And so it begins….

It’s the first day of April, and once again it is the blogging challenge, Blogging AtoZ. Each day in April, there will be hundreds (thousands?) of bloggers writing a blog post based on the  letter of the day.

I forgot to do my theme reveal last week. Okay, I didn’t forget to do it, I totally forgot about having to do it. So I will jump right in and reveal my theme as I start with the letter A.




So, since blogging my way through the Ray Bradbury challenge was not doable for me (for some reason, it was the typing it up everyday that was my issue. I have been doing the thing for almost a year now, writing it down by hand.) But I digress.

So, my plan for this year is to introduce you to all of my imaginary friends, so to speak. I am going to use my time here to go through characters from my writing and work on their back stories, etc.

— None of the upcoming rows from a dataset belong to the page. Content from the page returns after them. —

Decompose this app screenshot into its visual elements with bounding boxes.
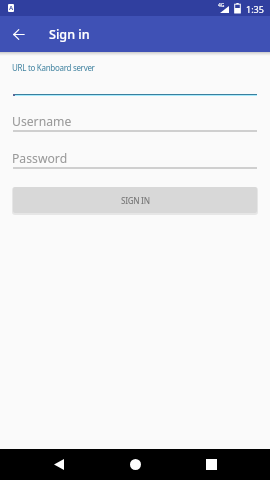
button[interactable]: Home — [120, 449, 150, 479]
button[interactable]: Username — [13, 112, 257, 132]
staticText: A — [9, 4, 14, 12]
button[interactable]: SIGN IN — [13, 187, 257, 213]
button[interactable]: Recent apps — [196, 449, 226, 479]
staticText: 1:35 — [246, 3, 264, 15]
button[interactable]: Navigate up — [6, 21, 32, 47]
staticText: Username — [12, 113, 72, 130]
staticText: Sign in — [49, 26, 90, 43]
staticText: Password — [12, 150, 68, 167]
staticText: 4G — [218, 2, 225, 9]
button[interactable]: Back — [44, 449, 74, 479]
button[interactable]: URL to Kanboard server — [13, 60, 257, 96]
button[interactable]: Password — [13, 149, 257, 169]
staticText: SIGN IN — [121, 195, 150, 206]
staticText: URL to Kanboard server — [12, 62, 95, 73]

So I will start with Adam. As I think about Adam, I feel rather bad for him. He is a Naval Officer stationed in Manilla in the early 1940’s and ends up as a prisoner of war and killed in World War II Japan. I have treated him rather poorly, and yet, as I scan through the chapters he appears in, I have never given him a last name. Mostly because the chapters are told in the point of view of his girl friend Joan, who has no real reason to use his last name. Or his rank for that matter.

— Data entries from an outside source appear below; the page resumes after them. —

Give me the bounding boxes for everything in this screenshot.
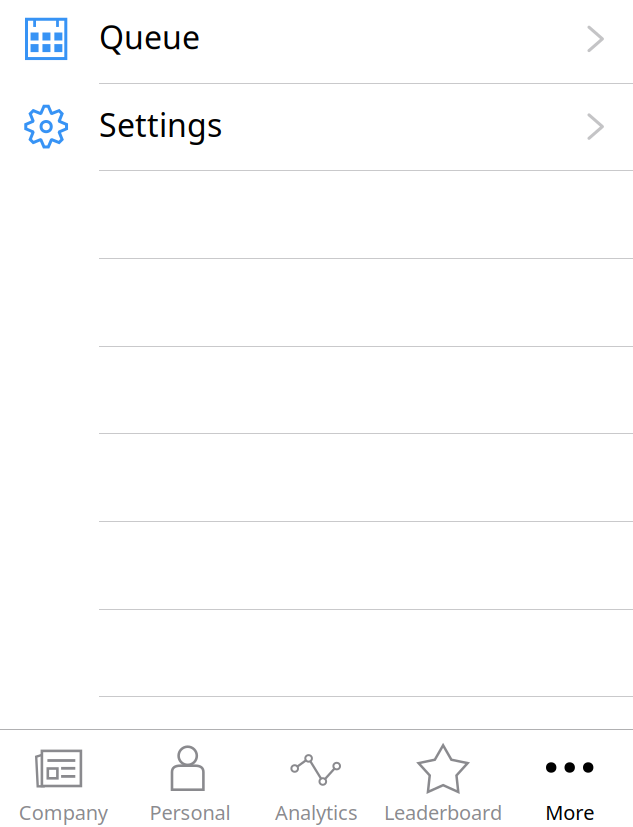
button[interactable]: Company	[0, 730, 127, 827]
button[interactable]: Queue	[0, 0, 633, 83]
staticText: More	[545, 799, 594, 826]
staticText: Queue	[99, 16, 200, 58]
staticText: Company	[19, 799, 108, 826]
staticText: Settings	[99, 103, 222, 146]
staticText: Leaderboard	[384, 799, 502, 826]
button[interactable]: More	[506, 730, 633, 827]
staticText: Personal	[149, 799, 230, 826]
button[interactable]: Personal	[127, 730, 253, 827]
staticText: Analytics	[275, 799, 358, 826]
button[interactable]: Leaderboard	[380, 730, 506, 827]
button[interactable]: Analytics	[253, 730, 380, 827]
button[interactable]: Settings	[0, 83, 633, 170]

I know he went to the Naval Academy, so he would be an Ensign upon graduation. Then, two years later he could become a second Lieutenant. Time wise, I guess that would be right.

He is in two actual scenes, then the rest of the book, he is remembered. That may be part of my problem trying to figure it out, he is such a minor character. He has lunch, the restaurant is bombed, and he helps the wounded. Then he is injured in a later attack. Joan has years to think about him, and she dwells on the future they were supposed to have, not his past, which didn’t involve her.

But as I consider Adam, I think he was following his father’s footsteps into the Navy. He father would’ve been in WWI, and would encourage his son to go the Naval Academy and work toward being a fleet officer. But Adam was chosen for Naval Intelligence. Learning the ways of the enemy naval forces. And that may be why I don’t know much about his. Those intelligence types typically keep their cards close to their chests.